Saved entries
"""
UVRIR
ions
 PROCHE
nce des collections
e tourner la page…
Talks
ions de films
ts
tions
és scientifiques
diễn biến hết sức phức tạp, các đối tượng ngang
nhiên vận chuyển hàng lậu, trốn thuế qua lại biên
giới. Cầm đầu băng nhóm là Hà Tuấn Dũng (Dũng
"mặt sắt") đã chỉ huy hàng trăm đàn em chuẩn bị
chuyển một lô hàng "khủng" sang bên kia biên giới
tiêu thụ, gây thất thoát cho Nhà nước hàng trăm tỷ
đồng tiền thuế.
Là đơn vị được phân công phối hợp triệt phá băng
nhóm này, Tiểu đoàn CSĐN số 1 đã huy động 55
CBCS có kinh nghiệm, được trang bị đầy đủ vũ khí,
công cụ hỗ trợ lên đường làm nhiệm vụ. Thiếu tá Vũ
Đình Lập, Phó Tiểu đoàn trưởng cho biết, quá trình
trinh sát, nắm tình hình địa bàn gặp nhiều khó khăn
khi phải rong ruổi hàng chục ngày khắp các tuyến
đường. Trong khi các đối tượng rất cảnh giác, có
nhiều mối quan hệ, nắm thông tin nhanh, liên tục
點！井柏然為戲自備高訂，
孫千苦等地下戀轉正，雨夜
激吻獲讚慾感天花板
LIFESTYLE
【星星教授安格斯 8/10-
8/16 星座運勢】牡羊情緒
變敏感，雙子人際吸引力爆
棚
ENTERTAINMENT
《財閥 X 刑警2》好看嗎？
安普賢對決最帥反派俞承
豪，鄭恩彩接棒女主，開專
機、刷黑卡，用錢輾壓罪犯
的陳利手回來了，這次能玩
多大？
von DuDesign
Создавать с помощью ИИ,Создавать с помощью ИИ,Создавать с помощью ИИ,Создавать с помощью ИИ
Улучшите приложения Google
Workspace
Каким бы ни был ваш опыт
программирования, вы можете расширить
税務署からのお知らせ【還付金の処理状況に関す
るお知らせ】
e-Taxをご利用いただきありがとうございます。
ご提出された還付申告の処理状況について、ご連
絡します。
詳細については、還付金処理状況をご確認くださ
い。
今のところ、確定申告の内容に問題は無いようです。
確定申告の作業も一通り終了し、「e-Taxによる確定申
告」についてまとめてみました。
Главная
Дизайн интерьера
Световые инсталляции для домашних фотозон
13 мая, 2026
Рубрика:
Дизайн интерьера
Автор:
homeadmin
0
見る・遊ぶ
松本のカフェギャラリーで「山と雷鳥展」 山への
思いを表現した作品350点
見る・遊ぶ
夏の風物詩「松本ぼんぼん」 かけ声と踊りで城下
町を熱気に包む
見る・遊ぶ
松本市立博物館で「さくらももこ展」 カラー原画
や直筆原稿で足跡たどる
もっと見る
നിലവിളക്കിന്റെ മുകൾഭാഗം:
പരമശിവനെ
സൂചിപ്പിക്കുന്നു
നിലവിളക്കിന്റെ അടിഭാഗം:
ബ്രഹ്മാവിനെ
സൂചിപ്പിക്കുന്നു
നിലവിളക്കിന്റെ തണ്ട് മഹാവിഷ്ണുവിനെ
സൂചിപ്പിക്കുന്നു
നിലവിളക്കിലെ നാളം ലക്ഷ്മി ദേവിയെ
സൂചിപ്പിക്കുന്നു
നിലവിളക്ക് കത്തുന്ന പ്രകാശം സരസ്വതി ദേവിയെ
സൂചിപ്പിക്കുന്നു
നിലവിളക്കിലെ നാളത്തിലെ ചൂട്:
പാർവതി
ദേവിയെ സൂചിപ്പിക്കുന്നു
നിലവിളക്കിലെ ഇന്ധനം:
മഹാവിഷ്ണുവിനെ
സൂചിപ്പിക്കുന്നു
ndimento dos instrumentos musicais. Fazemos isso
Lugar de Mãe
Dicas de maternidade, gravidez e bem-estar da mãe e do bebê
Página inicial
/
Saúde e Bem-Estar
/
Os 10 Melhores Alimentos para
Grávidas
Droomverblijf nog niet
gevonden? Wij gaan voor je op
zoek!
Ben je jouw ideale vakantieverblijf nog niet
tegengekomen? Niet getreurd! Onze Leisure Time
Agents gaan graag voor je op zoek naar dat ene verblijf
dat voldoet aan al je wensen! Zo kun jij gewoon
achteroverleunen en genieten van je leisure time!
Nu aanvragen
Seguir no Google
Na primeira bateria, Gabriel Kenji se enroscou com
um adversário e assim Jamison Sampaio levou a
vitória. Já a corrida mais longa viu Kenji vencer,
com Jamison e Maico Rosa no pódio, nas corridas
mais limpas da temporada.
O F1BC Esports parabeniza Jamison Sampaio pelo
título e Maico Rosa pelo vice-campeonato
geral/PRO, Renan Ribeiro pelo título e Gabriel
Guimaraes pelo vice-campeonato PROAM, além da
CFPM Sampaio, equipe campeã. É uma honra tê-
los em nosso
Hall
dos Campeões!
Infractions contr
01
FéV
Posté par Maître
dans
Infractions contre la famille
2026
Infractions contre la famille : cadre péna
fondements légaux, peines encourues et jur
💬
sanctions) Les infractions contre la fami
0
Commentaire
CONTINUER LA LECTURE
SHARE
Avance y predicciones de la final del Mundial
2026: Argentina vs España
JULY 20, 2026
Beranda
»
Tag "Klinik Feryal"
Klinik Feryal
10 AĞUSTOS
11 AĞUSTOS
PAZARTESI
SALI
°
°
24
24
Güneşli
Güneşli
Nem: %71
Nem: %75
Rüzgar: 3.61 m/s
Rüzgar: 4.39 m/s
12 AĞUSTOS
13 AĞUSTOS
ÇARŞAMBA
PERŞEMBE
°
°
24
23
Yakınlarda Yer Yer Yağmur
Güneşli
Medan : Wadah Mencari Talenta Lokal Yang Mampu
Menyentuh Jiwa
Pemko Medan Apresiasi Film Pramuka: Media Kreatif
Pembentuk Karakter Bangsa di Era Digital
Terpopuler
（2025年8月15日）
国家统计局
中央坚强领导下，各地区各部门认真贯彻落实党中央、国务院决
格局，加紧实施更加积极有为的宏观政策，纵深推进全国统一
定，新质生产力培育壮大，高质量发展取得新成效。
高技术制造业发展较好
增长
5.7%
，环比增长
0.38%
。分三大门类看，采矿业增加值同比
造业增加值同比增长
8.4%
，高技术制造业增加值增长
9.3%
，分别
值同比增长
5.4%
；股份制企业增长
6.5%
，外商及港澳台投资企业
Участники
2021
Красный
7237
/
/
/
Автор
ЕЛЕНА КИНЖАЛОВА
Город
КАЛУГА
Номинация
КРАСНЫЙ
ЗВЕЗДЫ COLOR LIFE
"""
• Assignment: Nothing but the lines from the top of the entries above through the line with "Lugar de Mãe" should be set down, each exactly as written.

• Exercise result:
UVRIR
ions
 PROCHE
nce des collections
e tourner la page…
Talks
ions de films
ts
tions
és scientifiques
diễn biến hết sức phức tạp, các đối tượng ngang
nhiên vận chuyển hàng lậu, trốn thuế qua lại biên
giới. Cầm đầu băng nhóm là Hà Tuấn Dũng (Dũng
"mặt sắt") đã chỉ huy hàng trăm đàn em chuẩn bị
chuyển một lô hàng "khủng" sang bên kia biên giới
tiêu thụ, gây thất thoát cho Nhà nước hàng trăm tỷ
đồng tiền thuế.
Là đơn vị được phân công phối hợp triệt phá băng
nhóm này, Tiểu đoàn CSĐN số 1 đã huy động 55
CBCS có kinh nghiệm, được trang bị đầy đủ vũ khí,
công cụ hỗ trợ lên đường làm nhiệm vụ. Thiếu tá Vũ
Đình Lập, Phó Tiểu đoàn trưởng cho biết, quá trình
trinh sát, nắm tình hình địa bàn gặp nhiều khó khăn
khi phải rong ruổi hàng chục ngày khắp các tuyến
đường. Trong khi các đối tượng rất cảnh giác, có
nhiều mối quan hệ, nắm thông tin nhanh, liên tục
點！井柏然為戲自備高訂，
孫千苦等地下戀轉正，雨夜
激吻獲讚慾感天花板
LIFESTYLE
【星星教授安格斯 8/10-
8/16 星座運勢】牡羊情緒
變敏感，雙子人際吸引力爆
棚
ENTERTAINMENT
《財閥 X 刑警2》好看嗎？
安普賢對決最帥反派俞承
豪，鄭恩彩接棒女主，開專
機、刷黑卡，用錢輾壓罪犯
的陳利手回來了，這次能玩
多大？
von DuDesign
Создавать с помощью ИИ,Создавать с помощью ИИ,Создавать с помощью ИИ,Создавать с помощью ИИ
Улучшите приложения Google
Workspace
Каким бы ни был ваш опыт
программирования, вы можете расширить
税務署からのお知らせ【還付金の処理状況に関す
るお知らせ】
e-Taxをご利用いただきありがとうございます。
ご提出された還付申告の処理状況について、ご連
絡します。
詳細については、還付金処理状況をご確認くださ
い。
今のところ、確定申告の内容に問題は無いようです。
確定申告の作業も一通り終了し、「e-Taxによる確定申
告」についてまとめてみました。
Главная
Дизайн интерьера
Световые инсталляции для домашних фотозон
13 мая, 2026
Рубрика:
Дизайн интерьера
Автор:
homeadmin
0
見る・遊ぶ
松本のカフェギャラリーで「山と雷鳥展」 山への
思いを表現した作品350点
見る・遊ぶ
夏の風物詩「松本ぼんぼん」 かけ声と踊りで城下
町を熱気に包む
見る・遊ぶ
松本市立博物館で「さくらももこ展」 カラー原画
や直筆原稿で足跡たどる
もっと見る
നിലവിളക്കിന്റെ മുകൾഭാഗം:
പരമശിവനെ
സൂചിപ്പിക്കുന്നു
നിലവിളക്കിന്റെ അടിഭാഗം:
ബ്രഹ്മാവിനെ
സൂചിപ്പിക്കുന്നു
നിലവിളക്കിന്റെ തണ്ട് മഹാവിഷ്ണുവിനെ
സൂചിപ്പിക്കുന്നു
നിലവിളക്കിലെ നാളം ലക്ഷ്മി ദേവിയെ
സൂചിപ്പിക്കുന്നു
നിലവിളക്ക് കത്തുന്ന പ്രകാശം സരസ്വതി ദേവിയെ
സൂചിപ്പിക്കുന്നു
നിലവിളക്കിലെ നാളത്തിലെ ചൂട്:
പാർവതി
ദേവിയെ സൂചിപ്പിക്കുന്നു
നിലവിളക്കിലെ ഇന്ധനം:
മഹാവിഷ്ണുവിനെ
സൂചിപ്പിക്കുന്നു
ndimento dos instrumentos musicais. Fazemos isso
Lugar de Mãe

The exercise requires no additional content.